Cdp wine book coverFor a hundred dollars, you’ll be rewarded with a copy of ‘Grenache’, which will ultimately sell for around $80,  which is a net loss of $20, and you will have to wait until the book is released in 2018, hoping you don’t die in the meantime.  Frankly, for sheer return-on-investment, I feel that a two-star book in the hand is worth a potential five-star book in the bush, especially since it hasn’t been written yet.

For  $400, you shall be wined and dined in Paso Robles, CA, at a dinner and seminar hosted by Señor Seppuku, and you will also get a free copy of the grape book, postage included.  Of course, you still have to get yourself to Paso Robles—your donation may pay his travel expenses, but it doesn’t pay yours.  And, just playing devil’s advocate here, since you are going to the dinner anyway, why doesn’t Karis save the postage and simply hand you the book when you get there?

Finally, the American Express Centurion level, the rarified atmosphere of the exclusive, ne plus ultra circle of sponsorship, the $1000 Emperor’s suite nets you 25 copies of the book.

So, there’s your strategy, people-who-want-to-make-an-investment-but-don’ t-care-to-read-a-whole-book-about-Grenache-let-alone-the-same-one-25-times.  Our dear friends at amazon.com claim that used copies of ‘The Chateauneuf-du-Pape Wine Book’  are going for $79, so if you hand over a thousand dollars now, you may be able to turn that into nearly two thousand dollars on Amazon in two short years.

That’s a R.O.I. of 100%, and if Bernie Madoff had known Harry Karis, he’d be a free man today.

Here’s How Real Men Write Wine Books…

Mind you, I am not here to tootle my own horn, but if I was, and intended to panhandle $150 k so you could hear the horn before I’d even learned my scales, you might assume that I had the biggest set of stones since they built Easter Island.

Stugatz!!

Stugatz!!

I don’t and I’m not.

Instead, I’ll tell you how real men go about writing wine books:

First, we choose a topic that we haven’t already covered in our last four wine books.  You know, just to mix it up a bit and keep it real.

Loup garou

Loup garou

Then we rent a car on our own nickel and drive to wherever it is we want to write about.  If we go in the summer, we sleep outdoors, under the stars, in vineyards, and if it tarantula mating season (‘A Rite of Paso’, 2013) we try not to make sounds like a girl tarantula.  If it is the middle of winter, we throw down a sleeping bag inside an abandoned shack on state land (‘Heart & Soil’, 2014) and pray we don’t get eaten by Wendigo or loup garou or whatever haunts Northern Michigan forests.  If it rains for a week, we sleep in our cars (‘Walking Off To Look For America’, 2016), and when we’re back at our silly little desk, dry and warm again, we write pretty words about interesting experiences, beholden to nobody, nobody required in advance of publication and nobody looking at their watch waiting for swag or pelf.  We write honest books on a shoestring.  We break a sweat.
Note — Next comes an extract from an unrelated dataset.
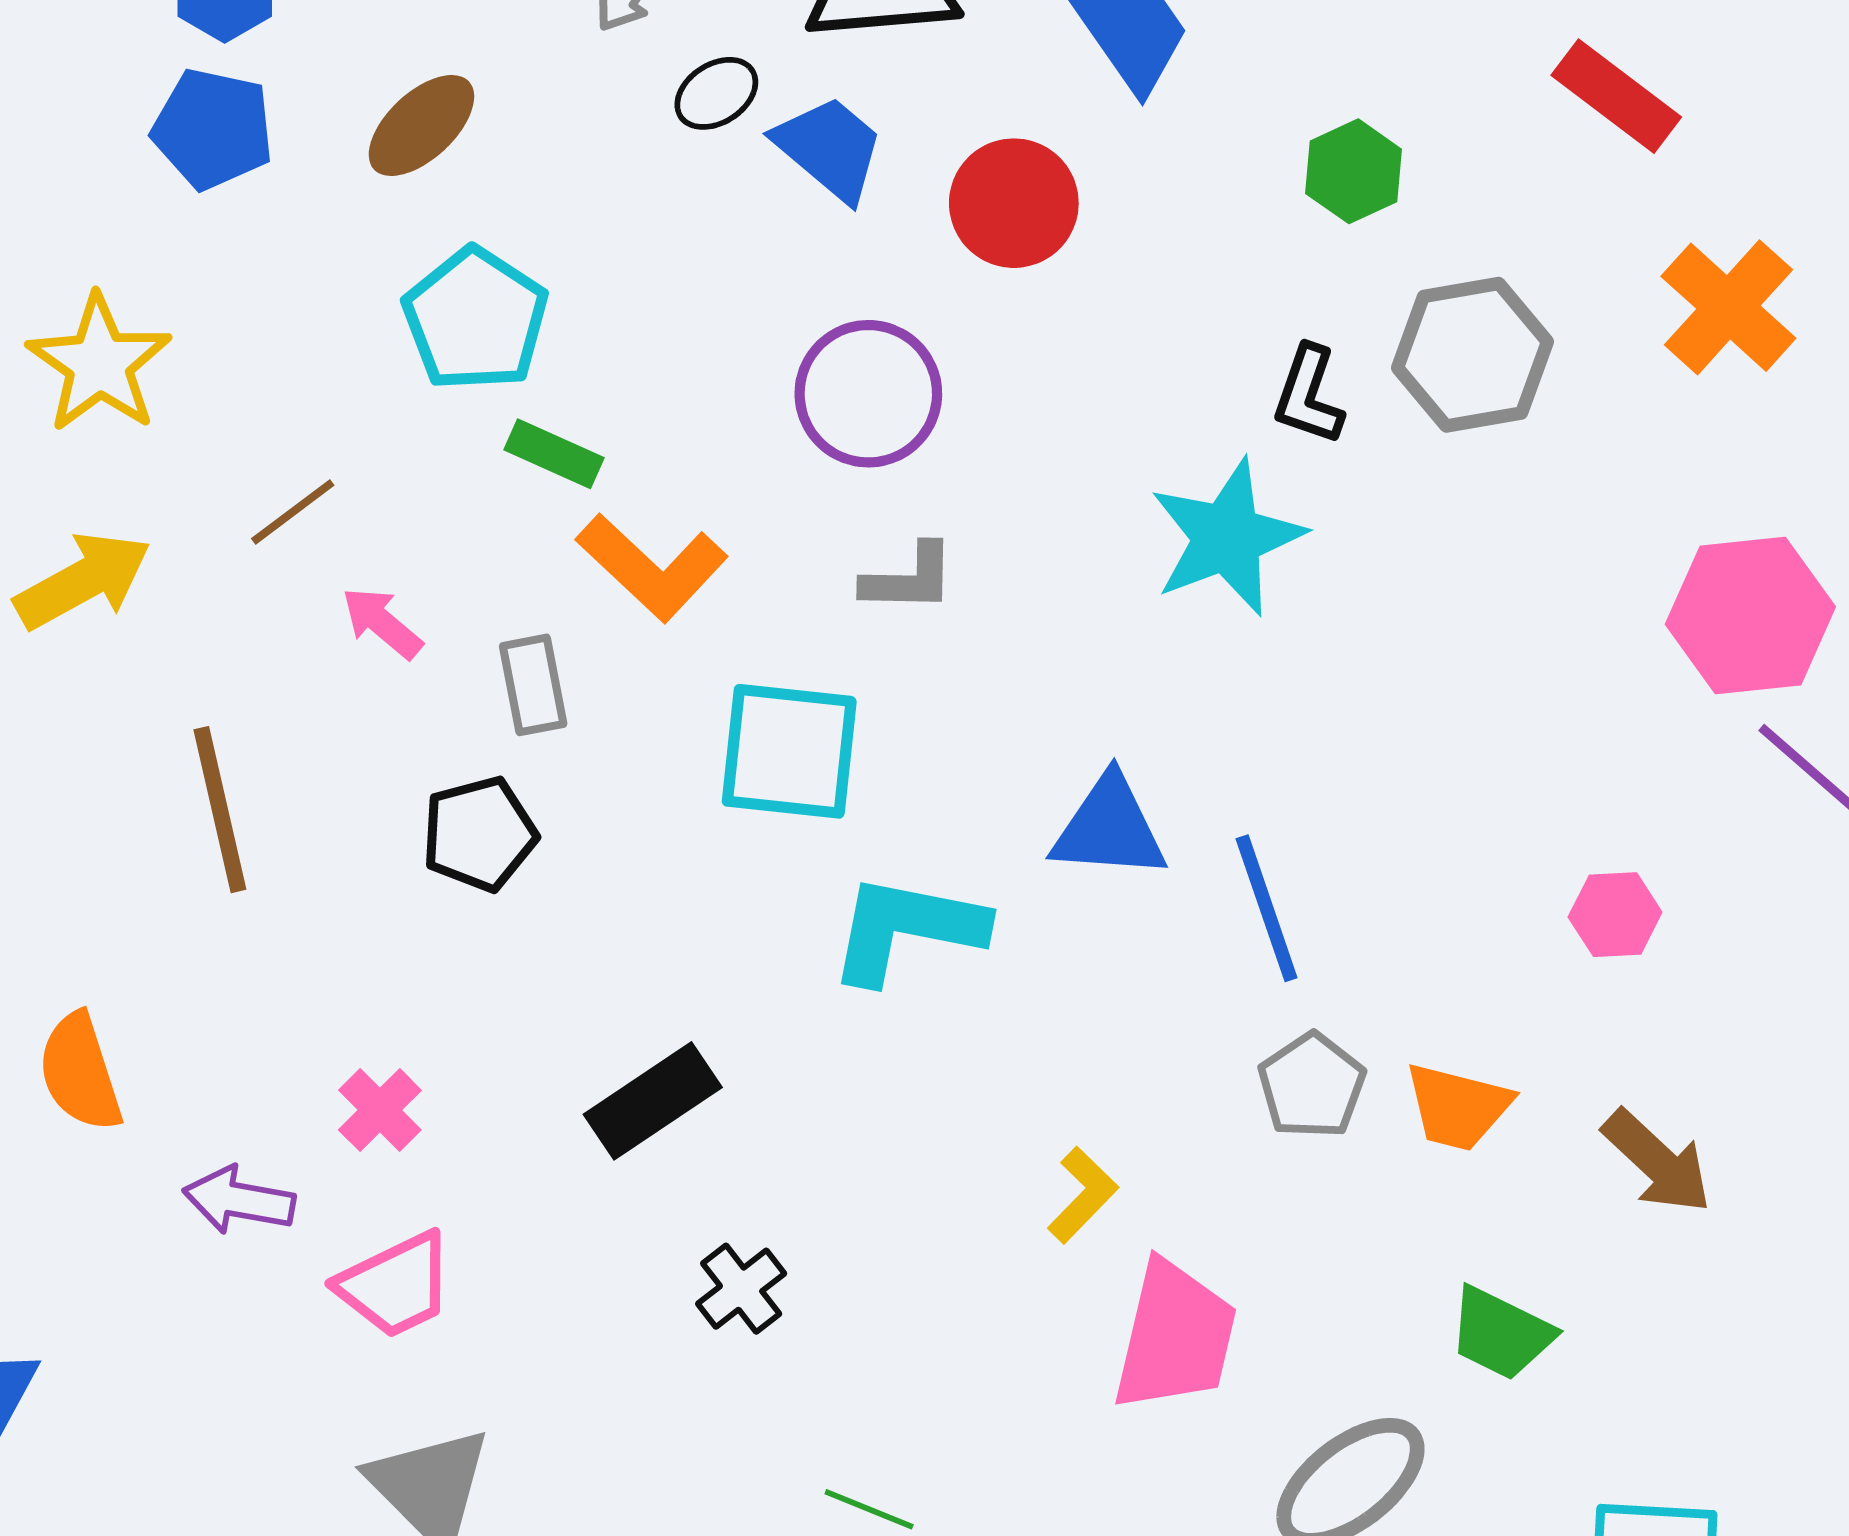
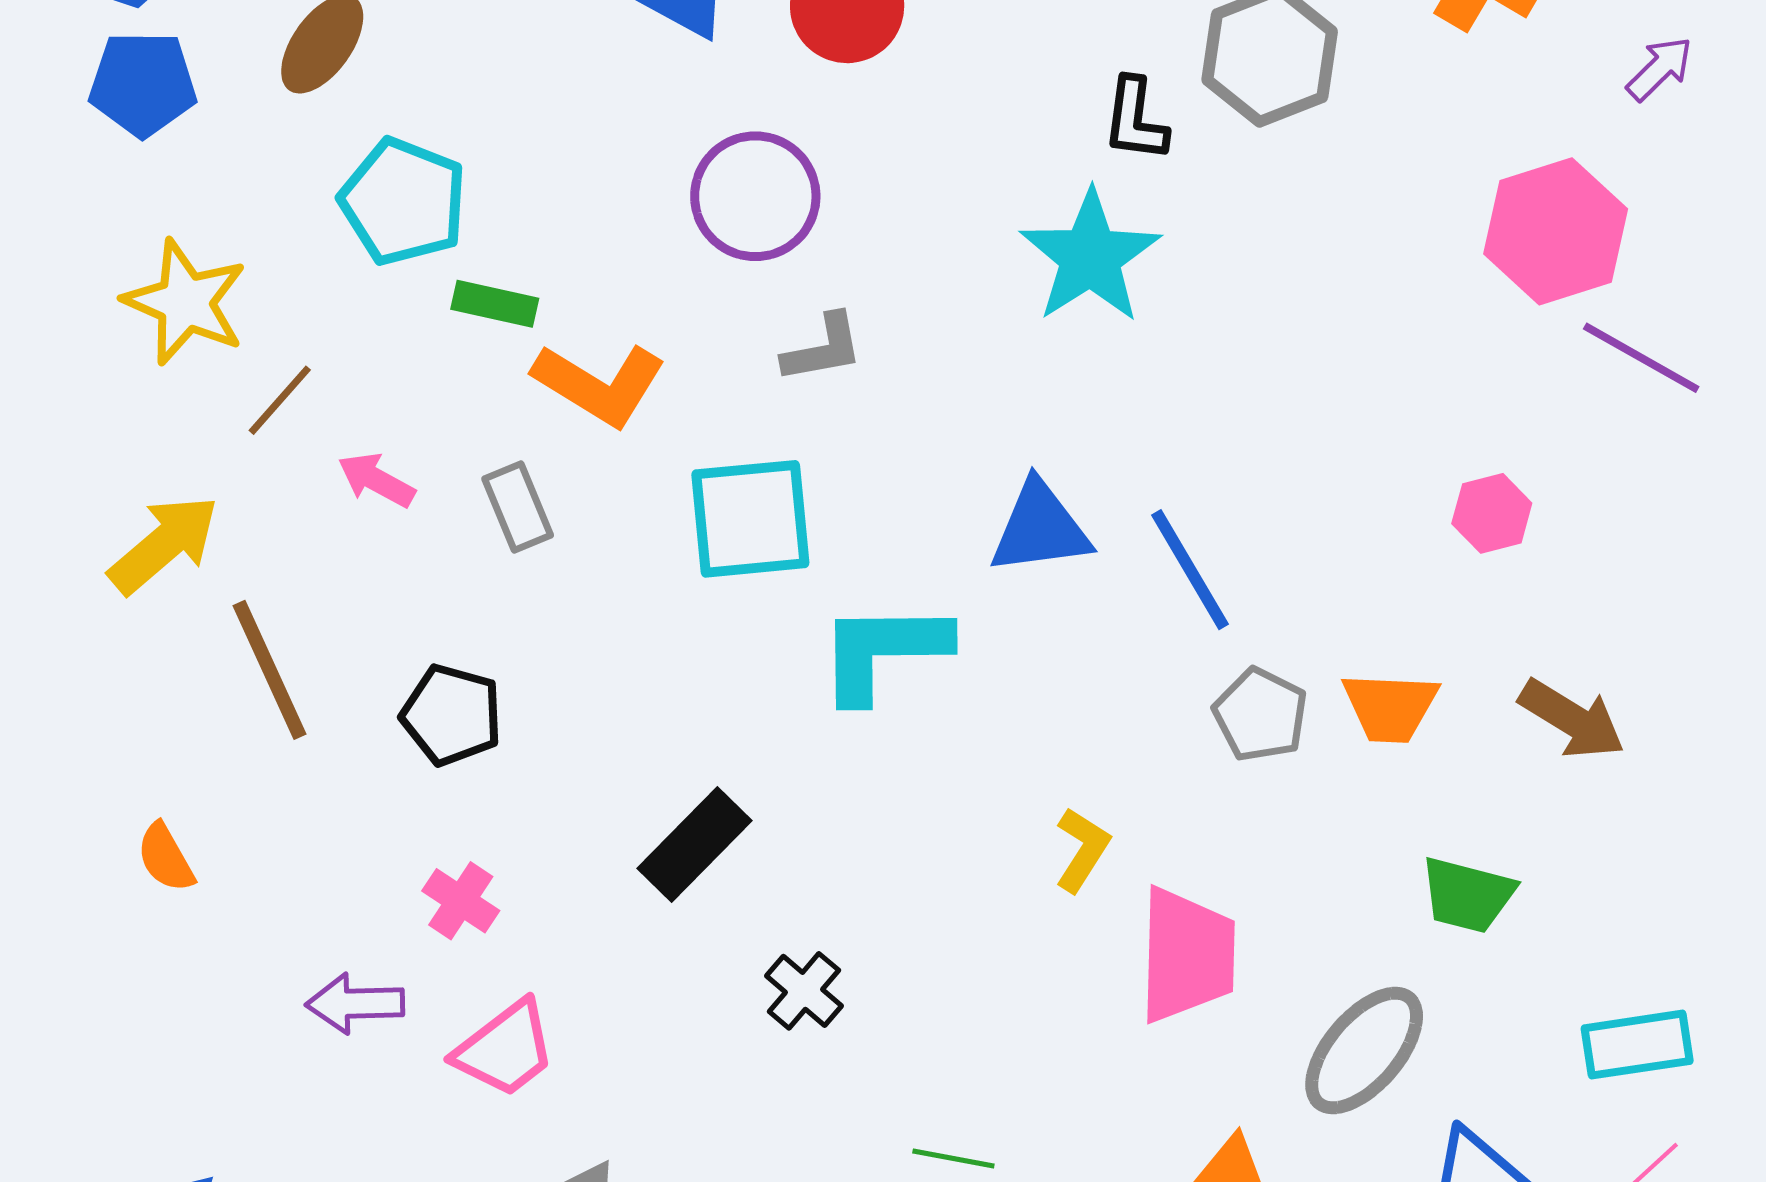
yellow star: (99, 364) -> (185, 302), moved
yellow arrow: (83, 581) -> (164, 544), moved
black pentagon: (479, 834) -> (452, 715), moved, turned -30
orange semicircle: (80, 1072) -> (166, 858), moved, size x0.7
"Let me read to you from my latest tome..."

“Let me read to you from my latest tome…”

They may not be showroom glossies with which you can dress up a book store window—they’re meant to be read, not admired.  They don’t cost eighty bucks, either; new or used.  They don’t rely on seamless, panoramic photographs or hefty stock or dust jackets.  They rely on real stories with real heart and real soul, muscle and sinew—far more than any mooched junket to Vaucluse can bring to the coffee table.

Want me to prove it?  Loan me your harikaris tanto—I’ll eviscerate a chapter, spill its guts and show you.

Or better yet, look it up on line: It’s free.